* Activity:
Print back each record unchanged, without pictures.

BEGIN Data

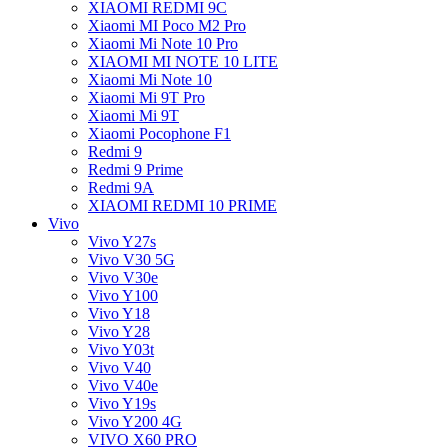
XIAOMI REDMI 9C
Xiaomi MI Poco M2 Pro
Xiaomi Mi Note 10 Pro
XIAOMI MI NOTE 10 LITE
Xiaomi Mi Note 10
Xiaomi Mi 9T Pro
Xiaomi Mi 9T
Xiaomi Pocophone F1
Redmi 9
Redmi 9 Prime
Redmi 9A
XIAOMI REDMI 10 PRIME
Vivo
Vivo Y27s
Vivo V30 5G
Vivo V30e
Vivo Y100
Vivo Y18
Vivo Y28
Vivo Y03t
Vivo V40
Vivo V40e
Vivo Y19s
Vivo Y200 4G
VIVO X60 PRO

END Data

* Solution for this task:
XIAOMI REDMI 9C
Xiaomi MI Poco M2 Pro
Xiaomi Mi Note 10 Pro
XIAOMI MI NOTE 10 LITE
Xiaomi Mi Note 10
Xiaomi Mi 9T Pro
Xiaomi Mi 9T
Xiaomi Pocophone F1
Redmi 9
Redmi 9 Prime
Redmi 9A
XIAOMI REDMI 10 PRIME
Vivo
Vivo Y27s
Vivo V30 5G
Vivo V30e
Vivo Y100
Vivo Y18
Vivo Y28
Vivo Y03t
Vivo V40
Vivo V40e
Vivo Y19s
Vivo Y200 4G
VIVO X60 PRO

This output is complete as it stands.